With the pictures left aside, write out exactly the lines of the listing below from the line with "de Cercos y Veredas por parte de" to the line with "На карточке человек, который исполняе", both included, and only those.

==== Dataset excerpts

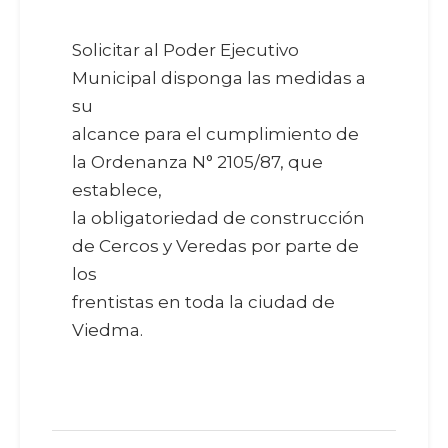
Solicitar al Poder Ejecutivo
Municipal disponga las medidas a
su
alcance para el cumplimiento de
la Ordenanza N° 2105/87, que
establece,
la obligatoriedad de construcción
de Cercos y Veredas por parte de
los
frentistas en toda la ciudad de
Viedma.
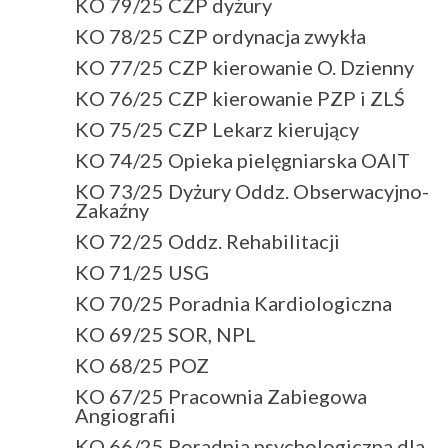
KO 79/25 CZP dyżury
KO 78/25 CZP ordynacja zwykła
KO 77/25 CZP kierowanie O. Dzienny
KO 76/25 CZP kierowanie PZP i ZLŚ
KO 75/25 CZP Lekarz kierujący
KO 74/25 Opieka pielęgniarska OAIT
KO 73/25 Dyżury Oddz. Obserwacyjno-
Zakaźny
KO 72/25 Oddz. Rehabilitacji
KO 71/25 USG
KO 70/25 Poradnia Kardiologiczna
KO 69/25 SOR, NPL
KO 68/25 POZ
KO 67/25 Pracownia Zabiegowa
Angiografii
KO 66/25 Poradnia psychologiczna dla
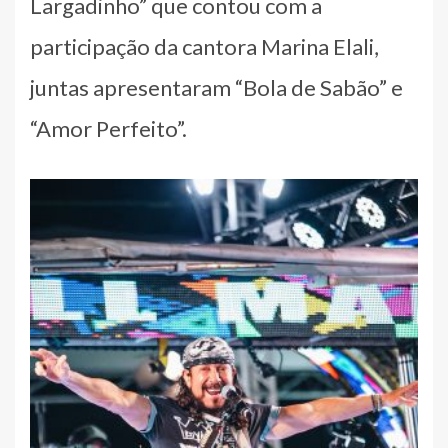
Largadinho” que contou com a
participação da cantora Marina Elali,
juntas apresentaram “Bola de Sabão” e
“Amor Perfeito”.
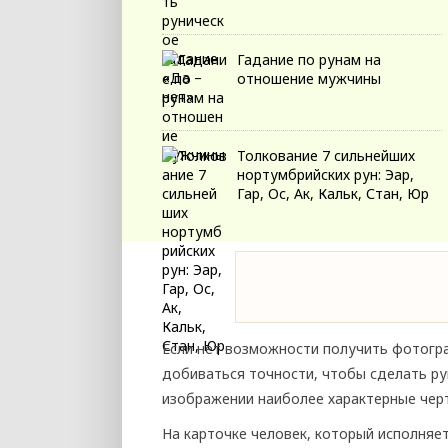
Гадание по рунам на
отношение мужчины
Толкование 7 сильнейших
нортумбрийских рун: Эар,
Гар, Ос, Ак, Кальк, Стан, Юр
Если нет возможности получить фотогр
добиваться точности, чтобы сделать ру
изображении наиболее характерные черт
На карточке человек, который исполняе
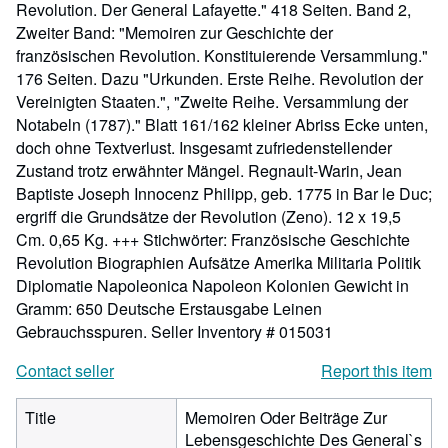
Revolution. Der General Lafayette." 418 Seiten. Band 2,
Zweiter Band: "Memoiren zur Geschichte der
französischen Revolution. Konstituierende Versammlung."
176 Seiten. Dazu "Urkunden. Erste Reihe. Revolution der
Vereinigten Staaten.", "Zweite Reihe. Versammlung der
Notabeln (1787)." Blatt 161/162 kleiner Abriss Ecke unten,
doch ohne Textverlust. Insgesamt zufriedenstellender
Zustand trotz erwähnter Mängel. Regnault-Warin, Jean
Baptiste Joseph Innocenz Philipp, geb. 1775 in Bar le Duc;
ergriff die Grundsätze der Revolution (Zeno). 12 x 19,5
Cm. 0,65 Kg. +++ Stichwörter: Französische Geschichte
Revolution Biographien Aufsätze Amerika Militaria Politik
Diplomatie Napoleonica Napoleon Kolonien Gewicht in
Gramm: 650 Deutsche Erstausgabe Leinen
Gebrauchsspuren.
Seller Inventory # 015031
Contact seller
Report this item
Title
Memoiren Oder Beiträge Zur
Lebensgeschichte Des General`s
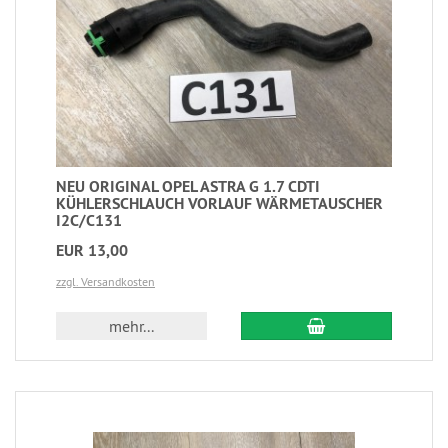
NEU ORIGINAL OPEL ASTRA G 1.7 CDTI
KÜHLERSCHLAUCH VORLAUF WÄRMETAUSCHER
I2C/C131
EUR 13,00
zzgl. Versandkosten
mehr...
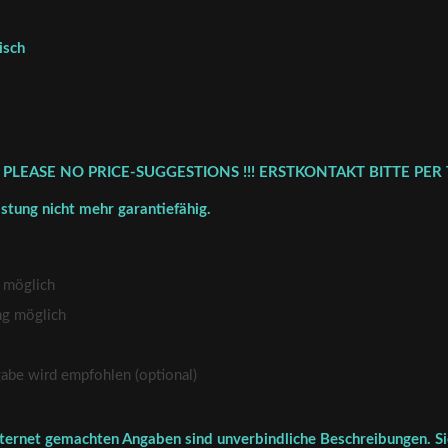
isch
 PLEASE NO PRICE-SUGGESTIONS !!! ERSTKONTAKT BITTE PER 
istung nicht mehr garantiefähig.
 möglich
ng möglich
be wird empfohlen (optional)
ternet gemachten Angaben sind unverbindliche Beschreibungen. Sie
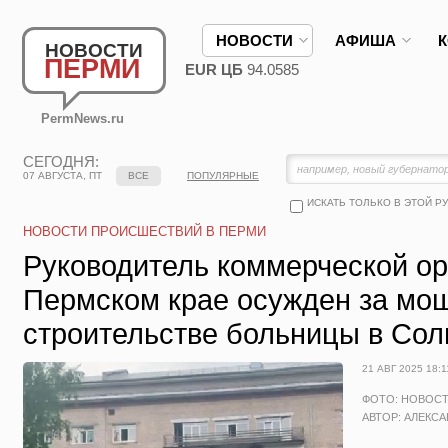
НОВОСТИ
АФИША
НОВОСТИ
ПЕРМИ
EUR ЦБ
94.0585
PermNews.ru
СЕГОДНЯ:
07 АВГУСТА, ПТ
ВСЕ
ПОПУЛЯРНЫЕ
ИСКАТЬ ТОЛЬКО В ЭТОЙ Р
НОВОСТИ ПРОИСШЕСТВИЙ В ПЕРМИ
Руководитель коммерческой ор
Пермском крае осужден за мо
строительстве больницы в Сол
21 АВГ 2025 18:1
ФОТО: НОВОС
АВТОР: АЛЕКС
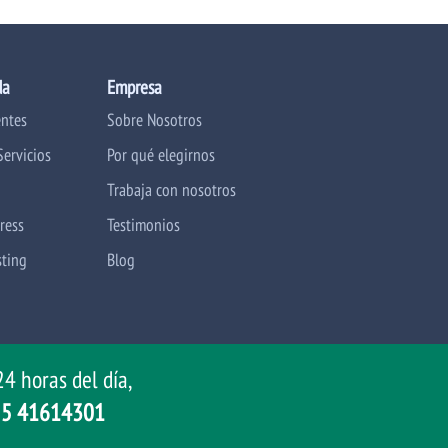
da
Empresa
entes
Sobre Nosotros
Servicios
Por qué elegirnos
Trabaja con nosotros
ress
Testimonios
sting
Blog
4 horas del día,
 55 41614301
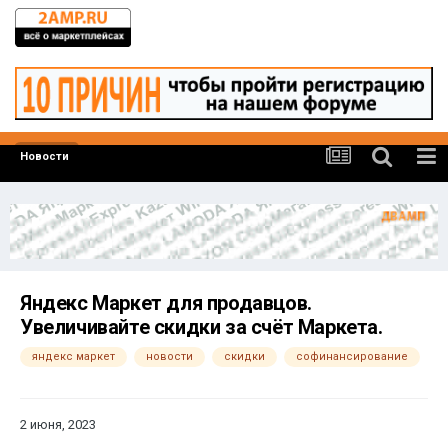
Новости
Яндекс Маркет для продавцов.
Увеличивайте скидки за счёт Маркета.
яндекс маркет
новости
скидки
софинансирование
2 июня, 2023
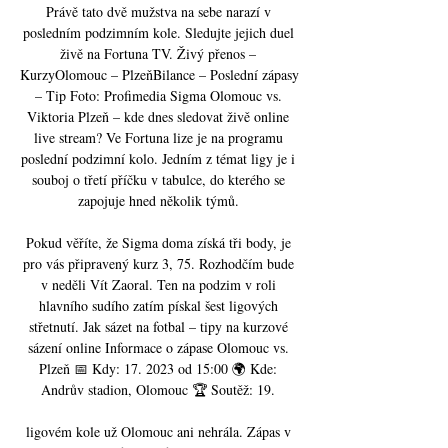
Právě tato dvě mužstva na sebe narazí v 
posledním podzimním kole. Sledujte jejich duel 
živě na Fortuna TV. Živý přenos – 
KurzyOlomouc – PlzeňBilance – Poslední zápasy 
– Tip Foto: Profimedia Sigma Olomouc vs. 
Viktoria Plzeň – kde dnes sledovat živě online 
live stream? Ve Fortuna lize je na programu 
poslední podzimní kolo. Jedním z témat ligy je i 
souboj o třetí příčku v tabulce, do kterého se 
zapojuje hned několik týmů. 

Pokud věříte, že Sigma doma získá tři body, je 
pro vás připravený kurz 3, 75. Rozhodčím bude 
v neděli Vít Zaoral. Ten na podzim v roli 
hlavního sudího zatím pískal šest ligových 
střetnutí. Jak sázet na fotbal – tipy na kurzové 
sázení online Informace o zápase Olomouc vs. 
Plzeň 📅 Kdy: 17. 2023 od 15:00 🌍 Kde: 
Andrův stadion, Olomouc 🏆 Soutěž: 19. 

ligovém kole už Olomouc ani nehrála. Zápas v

========

Your solution:
de Cercos y Veredas por parte de
los
frentistas en toda la ciudad de
Viedma.
KO 79/25 CZP dyżury
KO 78/25 CZP ordynacja zwykła
KO 77/25 CZP kierowanie O. Dzienny
KO 76/25 CZP kierowanie PZP i ZLŚ
KO 75/25 CZP Lekarz kierujący
KO 74/25 Opieka pielęgniarska OAIT
KO 73/25 Dyżury Oddz. Obserwacyjno-
Zakaźny
KO 72/25 Oddz. Rehabilitacji
KO 71/25 USG
KO 70/25 Poradnia Kardiologiczna
KO 69/25 SOR, NPL
KO 68/25 POZ
KO 67/25 Pracownia Zabiegowa
Angiografii
KO 66/25 Poradnia psychologiczna dla
Largadinho” que contou com a
participação da cantora Marina Elali,
juntas apresentaram “Bola de Sabão” e
“Amor Perfeito”.
Гадание по рунам на
отношение мужчины
Толкование 7 сильнейших
нортумбрийских рун: Эар,
Гар, Ос, Ак, Кальк, Стан, Юр
Если нет возможности получить фотогр
добиваться точности, чтобы сделать ру
изображении наиболее характерные черт
На карточке человек, который исполняе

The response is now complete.